*** Opening of Information shown ***

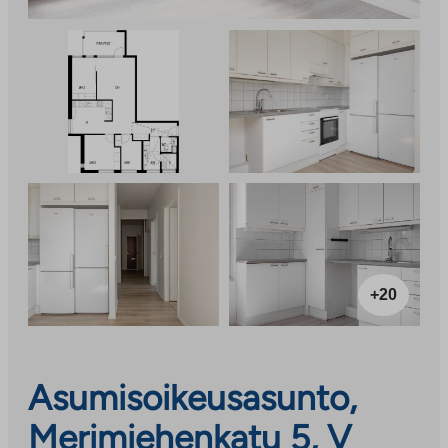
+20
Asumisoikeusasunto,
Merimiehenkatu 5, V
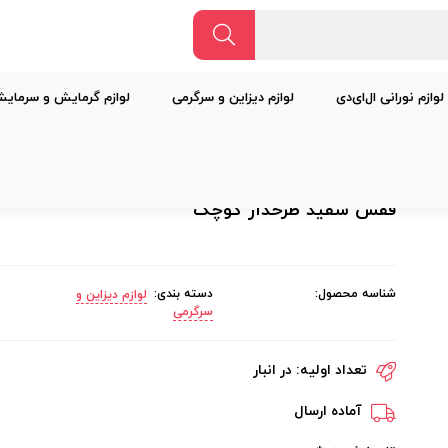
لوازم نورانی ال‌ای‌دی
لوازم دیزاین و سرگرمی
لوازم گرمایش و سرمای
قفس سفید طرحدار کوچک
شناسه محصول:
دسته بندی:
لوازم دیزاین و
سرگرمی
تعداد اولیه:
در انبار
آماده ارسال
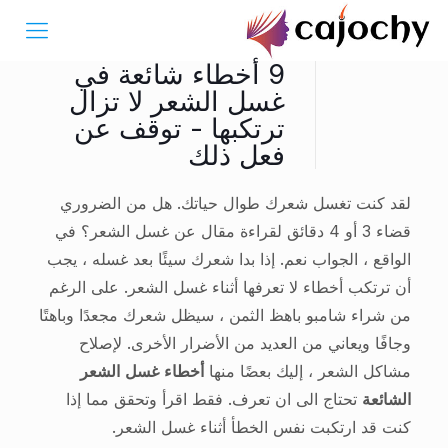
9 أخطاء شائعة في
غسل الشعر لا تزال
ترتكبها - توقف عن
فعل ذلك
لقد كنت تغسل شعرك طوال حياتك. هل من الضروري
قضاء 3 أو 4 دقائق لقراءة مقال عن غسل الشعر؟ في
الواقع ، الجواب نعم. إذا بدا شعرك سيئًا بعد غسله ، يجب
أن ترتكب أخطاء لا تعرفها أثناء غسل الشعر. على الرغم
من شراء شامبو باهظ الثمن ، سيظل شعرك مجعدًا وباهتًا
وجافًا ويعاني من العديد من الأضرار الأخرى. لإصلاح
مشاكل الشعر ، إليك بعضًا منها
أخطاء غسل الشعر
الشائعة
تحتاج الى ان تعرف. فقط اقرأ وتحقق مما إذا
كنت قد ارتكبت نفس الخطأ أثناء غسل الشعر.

*** Close of Information shown ***
*** Opening of Information shown ***

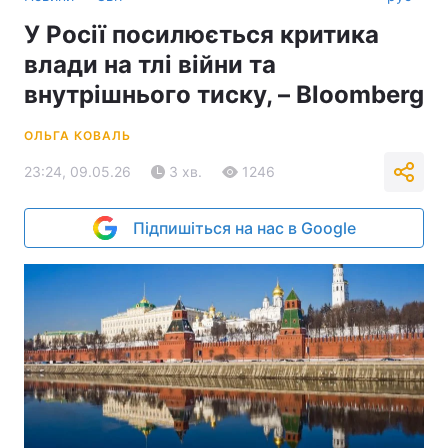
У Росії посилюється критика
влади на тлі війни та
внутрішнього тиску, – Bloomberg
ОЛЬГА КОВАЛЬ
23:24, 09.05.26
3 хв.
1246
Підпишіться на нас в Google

*** Close of Information shown ***

Exercise aim:
Among the lines above, count those containing the string "دیزاین"; please give the count alone.

Answer below:
2